Assassiné en 1944, Jean Zay n’avait finalement pas pu voir son idée de festival de cinéma international devenir réalité.
Tout avait pourtant si bien commencé…
En Septembre 1939, après plusieurs mois de discussions diplomatiques et de négociations économiques, la ville de Cannes est prête à accueillir son premier Festival international du Film. Mais ce qui aurait dû être un rassemblement cinématographique « du monde libre », pour contrer les dérives totalitaires ressenties à la Mostra de Venise de 1938, sera finalement rattrapé par l’Histoire…
Un mois avant le début de la manifestation, les stars et les touristes commencent à affluer sur la Croisette. La MGM affrète un transatlantique avec, à son bord, les plus grandes vedettes américaines de l’époque : Tyrone Power, Gary Cooper, Douglas Fairbanks ou encore Norma Shearer. Louis Lumière, Fernandel et la Duchesse de Windsor sont également présents.
Dans cette archive audio, Jean Zay explique les missions du Festival en devenir et expose le déroulé de la manifestation. Dîner d’inauguration, Nuit du Cinéma, Dîner de l’élégance et autres réjouissances sont au programme.

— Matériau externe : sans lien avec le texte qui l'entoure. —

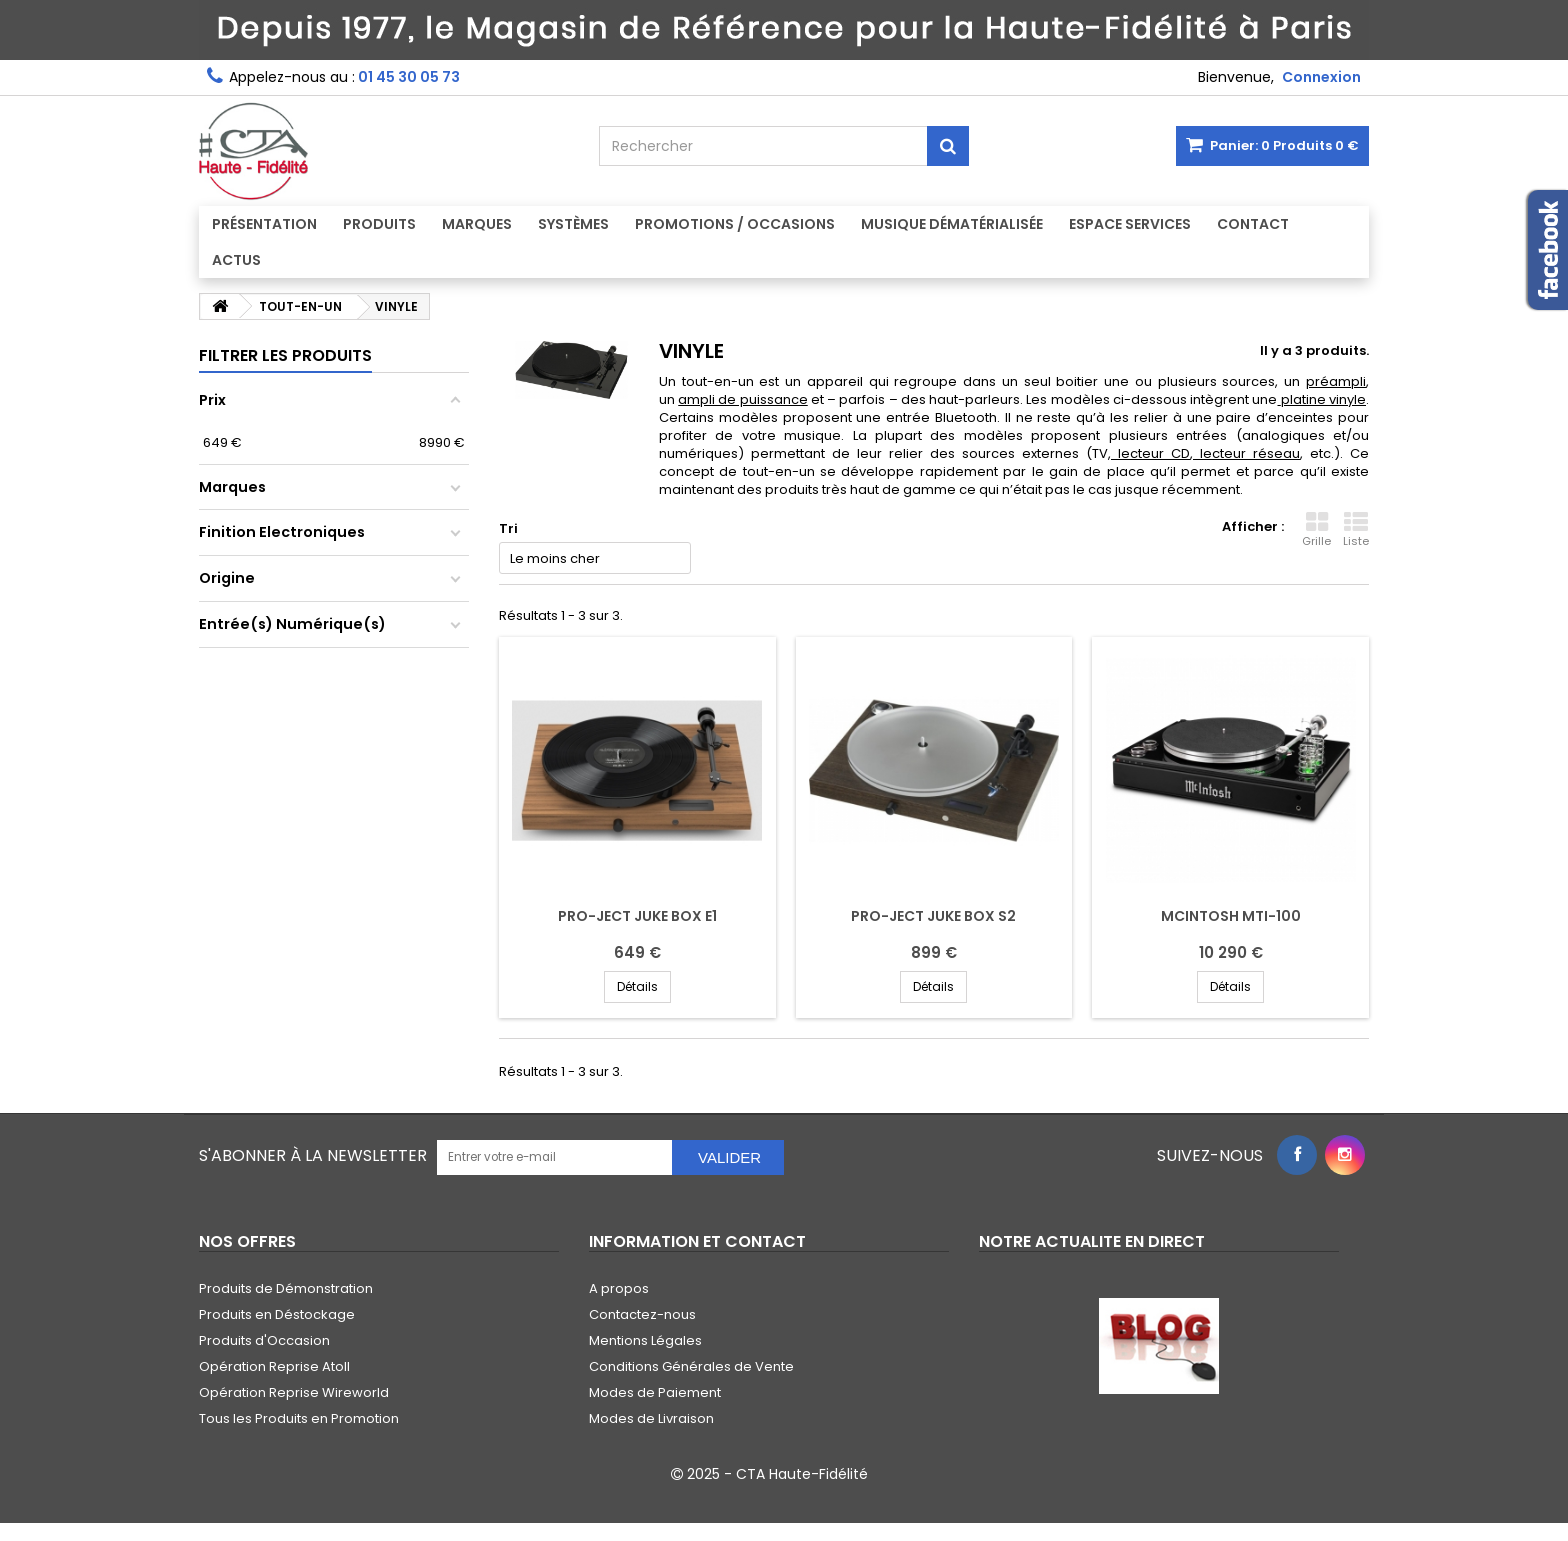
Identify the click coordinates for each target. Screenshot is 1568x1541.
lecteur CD (1154, 453)
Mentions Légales (645, 1340)
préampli (1336, 381)
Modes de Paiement (655, 1392)
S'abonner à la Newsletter (313, 1155)
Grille (1316, 530)
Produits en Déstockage (277, 1314)
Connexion (1321, 77)
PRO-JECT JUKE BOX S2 (933, 916)
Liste (1356, 530)
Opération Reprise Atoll (274, 1366)
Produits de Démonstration (286, 1288)
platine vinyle (1323, 399)
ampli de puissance (743, 399)
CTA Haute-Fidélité (802, 1474)
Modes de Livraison (651, 1418)
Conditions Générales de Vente (691, 1366)
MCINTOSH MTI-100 (1231, 916)
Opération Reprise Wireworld (294, 1392)
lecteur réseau (1250, 453)
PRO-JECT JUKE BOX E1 (637, 916)
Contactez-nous (642, 1314)
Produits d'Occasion (264, 1340)
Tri (508, 528)
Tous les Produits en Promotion (299, 1418)
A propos (619, 1288)
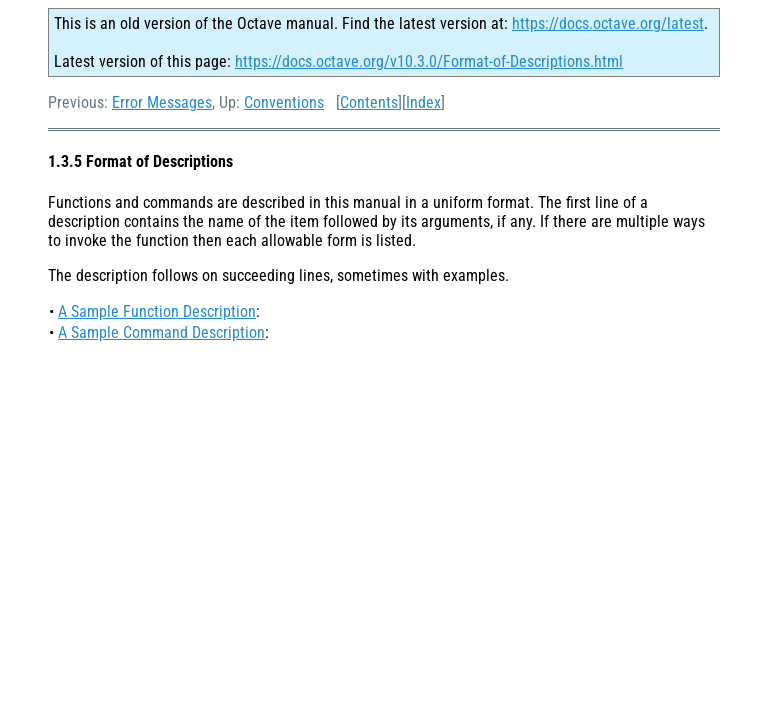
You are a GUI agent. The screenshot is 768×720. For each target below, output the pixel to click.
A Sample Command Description (161, 332)
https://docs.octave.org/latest (608, 23)
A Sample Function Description (157, 311)
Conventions (284, 102)
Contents (369, 102)
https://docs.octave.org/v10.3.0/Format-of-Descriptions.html (429, 61)
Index (423, 102)
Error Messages (162, 102)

Le premier Festival International du film de Cannes est à la veille de son inauguration, les fêtes battent leur plein et les invités vivent au rythme de la Dolce Vita méditerranéenne. Le Palm Beach et les villas accueillent les touristes aristocrates et les illustres résidents Cannois. Le Comte d’Herbemont, chargé des festivités, prévoit un calendrier mondain pour la durée du Festival et, avant le début de la manifestation, organise une fabuleuse soirée à l’Eden Roc.

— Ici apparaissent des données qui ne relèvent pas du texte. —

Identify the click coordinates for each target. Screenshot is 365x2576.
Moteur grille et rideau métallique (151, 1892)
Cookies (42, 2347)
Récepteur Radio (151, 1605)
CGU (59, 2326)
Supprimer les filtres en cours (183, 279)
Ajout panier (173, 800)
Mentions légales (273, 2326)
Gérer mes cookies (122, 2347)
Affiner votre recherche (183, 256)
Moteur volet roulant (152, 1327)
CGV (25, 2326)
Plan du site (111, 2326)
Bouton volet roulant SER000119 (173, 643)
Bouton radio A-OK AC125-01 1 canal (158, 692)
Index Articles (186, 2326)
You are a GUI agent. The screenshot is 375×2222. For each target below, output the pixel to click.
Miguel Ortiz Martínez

La haute société se presse également au Bal des Petits Lits Blancs, gala caritatif au profit des enfants atteints de tuberculose. Ce soir-là, alors que Fernandel se prépare en coulisses, un violent orage éclate au-dessus de la Croisette, comme pour annoncer les événements aux portes de la France.
1er septembre : invasion de la Pologne à la date prévue de l’inauguration du Festival
D’abord retardé en raison des circonstances internationales, le Festival est officiellement annulé le 27 août 1939. En effet, la signature du pacte germano-soviétique le 23 août a sonné le glas des festivités et la ville a commencé à se vider aussi rapidement qu’elle s’était remplie. Le 1er septembre, date prévue de l’inauguration du Festival, les troupes allemandes envahissent la Pologne.
Le 3 septembre, la guerre est déclarée. Les 26 films qui composent la Sélection 1939 ne rencontreront jamais leur public à Cannes. Seule projection à être maintenue en privé malgré la situation : « Quasimodo » (« The Hunchback of Notre-Dame ») de William Dieterle, pour lequel les Américains ont construit une reproduction de Notre Dame en carton-pâte sur la plage.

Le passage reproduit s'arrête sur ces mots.